== Segment start ==

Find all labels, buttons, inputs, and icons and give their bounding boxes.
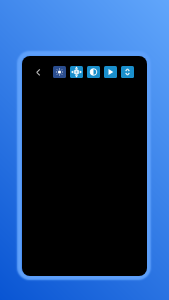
button[interactable]: Contrast <box>87 66 100 78</box>
button[interactable]: Resize <box>121 66 134 78</box>
button[interactable]: Move <box>70 66 83 78</box>
button[interactable]: Brightness <box>53 66 66 78</box>
button[interactable]: Play <box>104 66 117 78</box>
button[interactable]: Back <box>32 66 45 79</box>
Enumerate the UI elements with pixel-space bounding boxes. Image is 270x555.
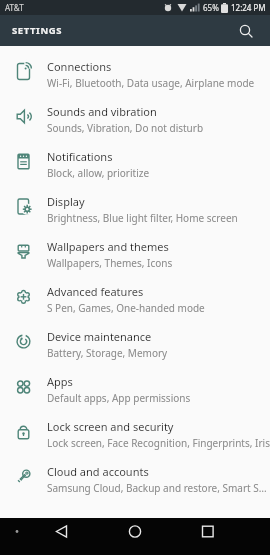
button[interactable]: Apps — [0, 367, 270, 412]
button[interactable]: Display — [0, 187, 270, 232]
staticText: Advanced features — [47, 284, 144, 299]
staticText: Block, allow, prioritize — [47, 166, 150, 180]
staticText: Sounds, Vibration, Do not disturb — [47, 121, 204, 135]
button[interactable]: Device maintenance — [0, 322, 270, 367]
staticText: Device maintenance — [47, 329, 152, 344]
staticText: Cloud and accounts — [47, 464, 149, 479]
button[interactable]: Notifications — [0, 142, 270, 187]
staticText: Lock screen and security — [47, 419, 174, 434]
button[interactable]: Wallpapers and themes — [0, 232, 270, 277]
button[interactable]: Lock screen and security — [0, 412, 270, 457]
staticText: Notifications — [47, 149, 113, 164]
staticText: Apps — [47, 374, 73, 389]
staticText: Sounds and vibration — [47, 104, 157, 119]
button[interactable] — [0, 518, 90, 555]
button[interactable]: Connections — [0, 52, 270, 97]
staticText: SETTINGS — [12, 24, 63, 37]
staticText: Connections — [47, 59, 112, 74]
button[interactable]: Advanced features — [0, 277, 270, 322]
staticText: Display — [47, 194, 85, 209]
staticText: Brightness, Blue light filter, Home scre… — [47, 211, 238, 225]
staticText: Battery, Storage, Memory — [47, 346, 168, 360]
staticText: S Pen, Games, One-handed mode — [47, 301, 205, 315]
staticText: Wi-Fi, Bluetooth, Data usage, Airplane m… — [47, 76, 255, 90]
staticText: Default apps, App permissions — [47, 391, 191, 405]
button[interactable] — [180, 518, 270, 555]
button[interactable]: Sounds and vibration — [0, 97, 270, 142]
button[interactable] — [90, 518, 180, 555]
staticText: AT&T — [5, 2, 24, 13]
staticText: Wallpapers, Themes, Icons — [47, 256, 173, 270]
button[interactable]: Cloud and accounts — [0, 457, 270, 502]
staticText: Lock screen, Face Recognition, Fingerpri… — [47, 436, 270, 450]
staticText: 12:24 PM — [231, 2, 266, 13]
staticText: Wallpapers and themes — [47, 239, 169, 254]
button[interactable] — [234, 19, 258, 43]
staticText: 65% — [203, 2, 219, 13]
staticText: Samsung Cloud, Backup and restore, Smart… — [47, 481, 270, 495]
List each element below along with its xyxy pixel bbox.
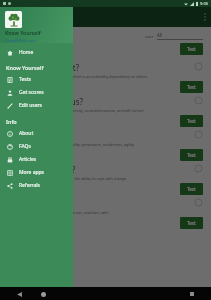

== Segment end ==

YOUR ASSIGNMENT — Where the string "features" occurs in a line of the listing above, count that line, then report the total and nothing else.

SOLUTION TO THE EXERCISE — 2